Assassin's Creed also suffers narratively thanks to the conceit of their own concept. Hopping to new time periods and characters with each games makes this something of a anthology franchise with only the modern day story to connect elements. Unfortunately, Ubisoft have absolutely no interest in championing narrative in their core franchise to such a degree that the audience often feels disrespected or ignored. Modern Assassin's Creed narratives consist of a couple of set-pieces that are built up to by comics and books released between games read only by die hard fans. Let me remind you that I used to replay the entire franchise before every release like a madman, and I still am not diehard enough to put up with Ubisoft's slop writing for the most basic amount of context. Which means I don't ever get character motivations or relationships presented appropriately to me, which means I end up either not caring or actively hating the cast. (Layla deservers that hate, to be fair.
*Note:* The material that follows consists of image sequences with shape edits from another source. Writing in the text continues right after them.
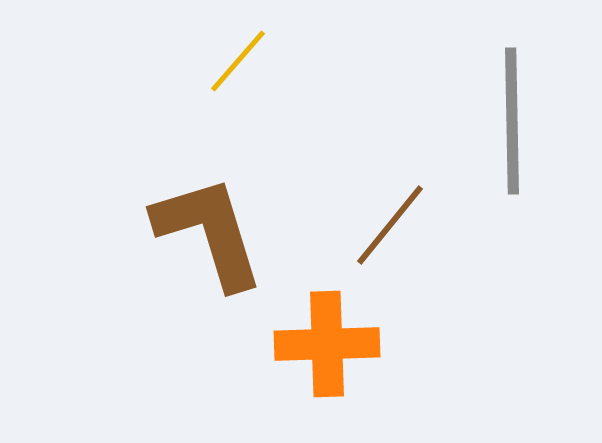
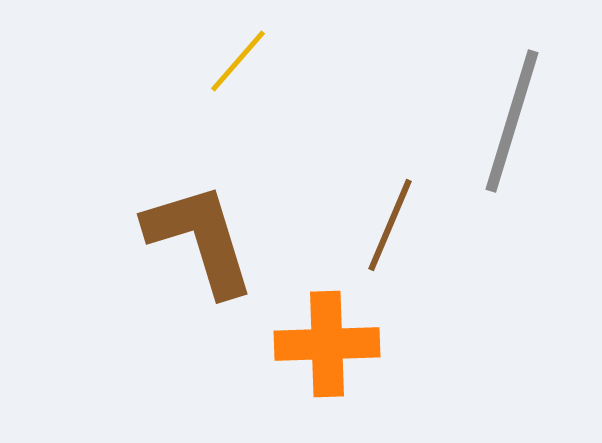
gray line: rotated 18 degrees clockwise
brown line: rotated 16 degrees counterclockwise
brown L-shape: moved 9 px left, 7 px down
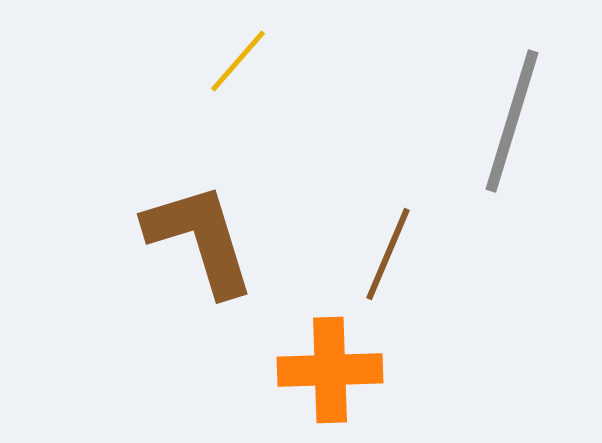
brown line: moved 2 px left, 29 px down
orange cross: moved 3 px right, 26 px down
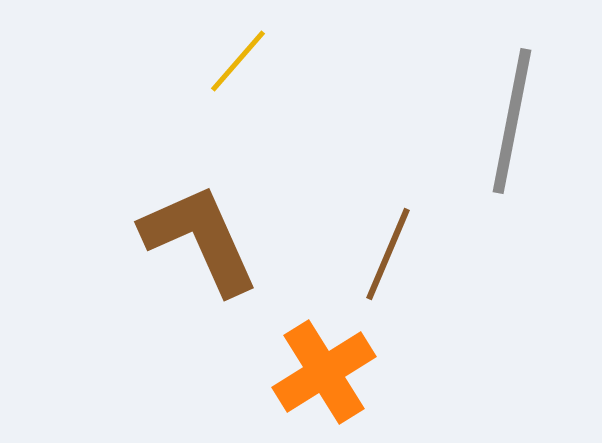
gray line: rotated 6 degrees counterclockwise
brown L-shape: rotated 7 degrees counterclockwise
orange cross: moved 6 px left, 2 px down; rotated 30 degrees counterclockwise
She's awful.)
And what about the assassin's themselves? Well, despite having 100 hour long games now, remember that Ubisoft have turned these into RPGs which translates to- character writing is too hard now. Seriously, their last two major protagonists after Bayek have a grand total of one motive at the beginning of the story and a couple of character traits that usually add up to variations of 'sarcastic' and 'begrudgingly virtuous'. These traits and motivations so rarely come into play that they don't really feel like building blocks of a character but rather bullet points that the script writers need to keep reminding themselves. Most of the time events just kind of happen around them and these characters react, usually by killing the people in front of them, and then they're shuffled off towards the next task. Sure, RPG options means we get to make a choice every now and then- but consequences for said choices are typically either immediate or ephemeral- essentially making them meaningless choices to being with.
Like a Dragon, on the otherhand, never fails to tell character/action hybrid narratives, introduce vibrant fore and background characters, moves the needle in some significant fashion and wows with substantive growth and spectacle by the end. Who could forget the four way duel at the end of Yakuza 4? And who can remember what the finale of Assassin's Creed Origins was? (It couldn't have just been the Caesar assassination, could it? The one that low-key broke the lore of the franchise because we didn't get to see Brutus in the assassin gear we know he owned from Brotherhood.) It's hard to tell stories with characters iconic and static like Kiryu, and RGG have been doing that for nearly 20 years at this point. They're just better at telling stories, to be honest.
All that Assassin's Creed has at this point is legacy. No one sticks to those games for their quality, but because they're comfort food. But the problem with comfort food is that it does start to bore after a while, and all it takes it for anything with a bit of flavour to waft across your way and you drop the comfort food in an instant. Yakuza is like a plate of Pasta al Nero di Seppia. Your brain tells you that is a weird dish of inky noodles your going to be spitting out in a couple of hours, but then you've finished 6 plates, stuck into your seventh with another ahead of you and the spin-off plates piled around that. (Think that analogy got away a bit, but you see where I'm going with this.) The moral of the story is- I'm hungry.